Thomas is a character for whom potential seems initially absent: he is bored photographing the models, toys with buying an antiques shop, and insists as we’ve noted that London bores him. Yet all of a sudden London does do something for him, when he witnesses the murder. However it is also important not simply to say that Thomas witnesses a murder; the witnessing of the murder itself is a complex epistemological journey. First Thomas happens to be taking pictures in the park including photos of a couple apparently canoodling. The woman asks him to stop doing so and then insist he gives her the roll of film. Later she turns up at his flat hoping to get the roll of film off him, and her insistence piques his curiosity. After he tricks her into leaving without the film, so he then blows up the footage and notices in one of the photos a man can be seen firing a gun from the bushes near where the couple were. Later he goes up to the park and discovers a body, only to arrive back at the flat to see that the pictures have been stolen. The next morning he returns to the park and notices the body is missing also.
Now a number of critics (including John Orr in Contemporary Cinema) have wondered whether the film is a product of the central character’s imagination, but it is perhaps more useful to think of it as an investigation into the limits of material reality against the onslaught of doubt. Through the course of the film, Thomas moves from a man bored with everything to a man who can no longer trust his own perceptual faculties. It is as though Antonioni has offered an essay on the perceptual spectrum: at one end is the sense that everything we see and hear is predictable, and at the other, endlessly interpretable and ambiguous. When Antonioni said that “we know underneath the revealed image is another that is more faithful to reality, and beneath this still another, and again under this last”, it is the mystery of life and not its predictability that Antonioni wants to reflect.

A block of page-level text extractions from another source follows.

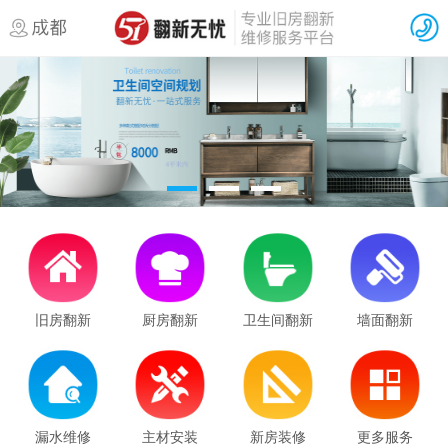
旧房翻新
厨房翻新
卫生间翻新
墙面翻新
漏水维修
主材安装
新房装修
更多服务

Thomas may be a man who has earned for himself a privileged place in London society, where cars, money and girls are readily accessible, but the freshness of perspective eludes him until the ambiguity of reality forces upon him a rethink about the world: he becomes not the arrogant photographer, but a certain type of doubting Thomas. At the end of the film, after he notices the body’s been removed, and that without the pictures or the body as evidence, he might as well have dreamt the murder, he passes some rag week kids playing a game of mime tennis. At one stage the imaginary ball ends up going over the fence and they gesture to Thomas to throw the ball back. As he does so, it’s as if he is willing to acknowledge a world beyond the material, the imaginary existence that can give purpose and meaning to brute reality that, without imagination, without manifold curiosity towards reality, remains meaningless. As he throws the ball back over the fence we start to hear the sound of the ball whilst the camera holds on Thomas’s face. A moment later Antonioni moves to a high-angled long shot of Thomas in the park and Thomas literally vanishing from the shot as the film ends. Will we throw the ‘ball’ back and join in the film’s hermeneutic impulse, or reject the film as a work of trendy ambiguity? The choice it would seem is the viewer’s.